Once he was aboard, the man behind the wheel quickly picked up speed, heading toward the Bay Marina that eventually flowed into the ocean.
“Who’s our friend?” Jake asked Alexandra.
She took a seat next to Jake. “When we hit the water I swam under water downstream for quite a while. I heard shooting and thought you might have been hit. This guy was cruising upstream and almost ran me over. I said I’d give him a hundred bucks if he could find you. We turned around up by that brewery and slowly drifted down the river. It took us a while to catch up with you. Are you all right?”
“Yeah. And you?”
“Just wet. I even saved the gun and magazines. What about the guy who gave them to us?”
“I don’t know. He took a couple of rounds to his upper body. But they were twenty-two rounds. I’m hoping our shooting got the cops there quickly, along with an ambulance. He could make it. Where’s this guy bringing us?”
“Gardens by the Bay.”
“That’s just down from our hotel.”
“I know. We should be able to dry off a little before heading back to our room.”
That was a good plan. They didn’t want this guy telling the police or anyone else where he had dropped them off.
In just fifteen minutes, the boat pulled up to a secluded area of the large Gardens by the Bay park, where giant super trees that resembled mushrooms on steroids rose up anywhere from 80 to 160 feet, and were lit by various colored lights.
Jake gave the boat pilot a wet hundred dollar bill. The guy tried not to look at Jake with too much scrutiny. He simply nodded and turned the boat around before maxing out the motor and powering back toward the river.
The night air was still hot and muggy, like Miami on its hottest summer night.
“What’s going on, Jake?” Alexandra asked.
“More than we know,” he said. “Remington obviously has more friends than we first thought. He had the banker killed in Taipei.

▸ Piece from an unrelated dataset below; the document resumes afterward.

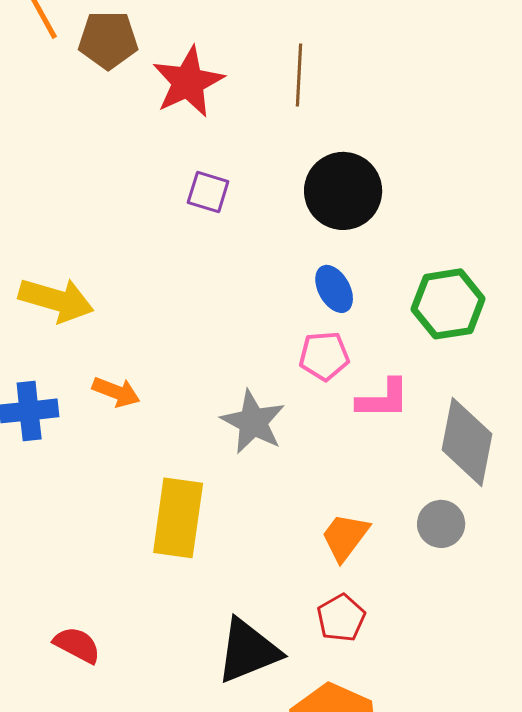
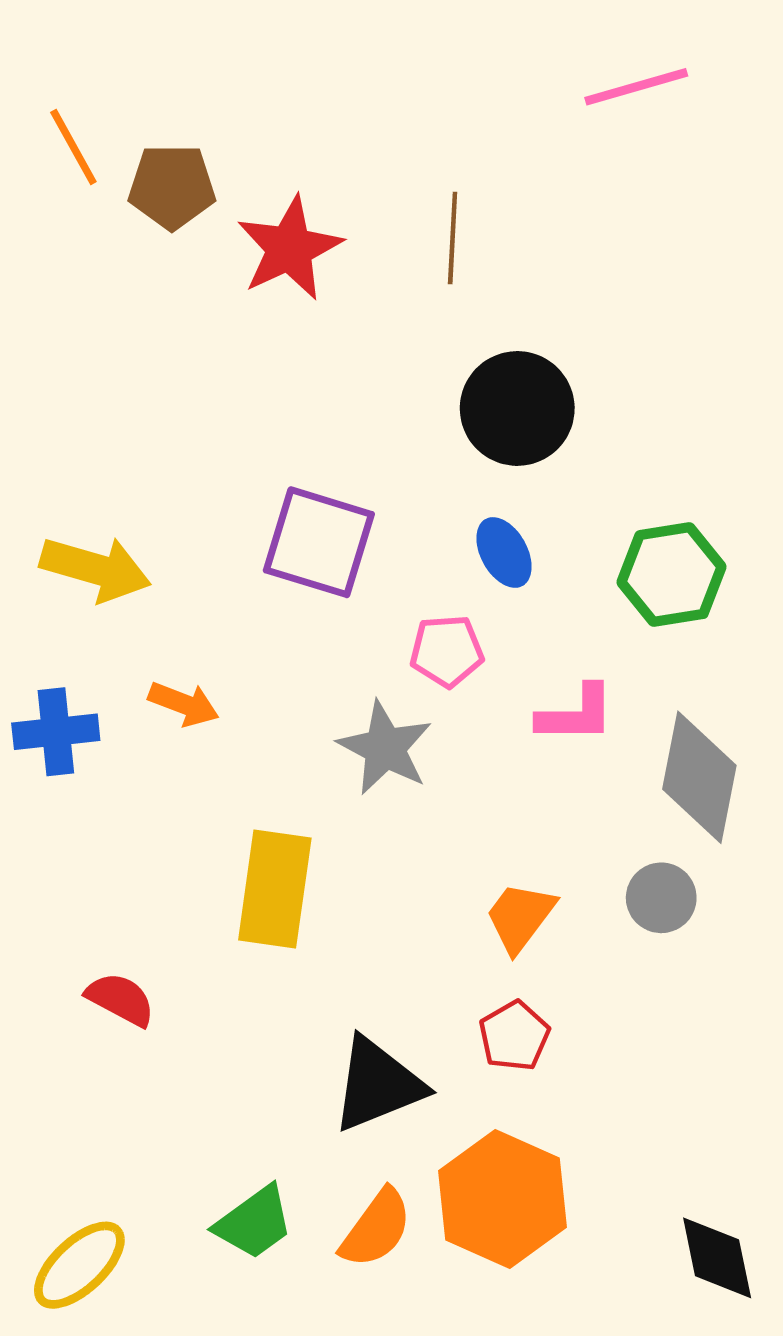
purple square: (208, 192) -> (319, 542), moved, size x1.8
pink pentagon: (324, 356) -> (447, 651), moved
red semicircle: (77, 645) -> (120, 999), moved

Had the man follow me in Hong Kong. And now has infiltrated the local Agency, killing or at least badly injuring our contact.”

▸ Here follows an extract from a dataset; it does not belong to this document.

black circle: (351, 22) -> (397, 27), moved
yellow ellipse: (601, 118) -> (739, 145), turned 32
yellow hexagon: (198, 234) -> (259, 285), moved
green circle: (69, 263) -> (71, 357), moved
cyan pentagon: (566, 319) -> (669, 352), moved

“I don’t even know why we’re here in Singapore,” she said, obviously exasperated.
“The Agency froze one of Remington’s bank accounts here. Since the man had an account here, I thought he could be hanging out here also.”
The two of them wandered down the dimly-lit walkway in the direction of their hotel in the distance.
“And now?” she asked.
“I don’t know. For some reason he’s concerned about me on his trail.”
She stopped him by grasping his arm. “No kidding. You have a reputation of being a relentless bastard. But more than that, Remington knows he can’t just buy you off. He has to kill you.”
Jake smiled. “Well, I guess I have him right where I want him. I’m going to use his knowledge of me to get him to come to me.”
“How do you do that without getting yourself killed?” she wanted to know. “Or me killed.”
“Listen, I’m willing to work with you as a partner,” he said, “but maybe not on this case. I think you need to just hang out at the hotel for a few days, maybe go down to the casino, and then fly back to Germany.”
She punched him in the shoulder. “If you think you can get rid of me that easy.” Alexandra then went into a long rant in German, which sounded like she was either scolding a child or declaring her intention to conquer the world.
Luckily Jake understood every word. When she finally calmed down somewhat, Jake broke in. “Hey, it was just a suggestion. Don’t go all commissar on my ass.”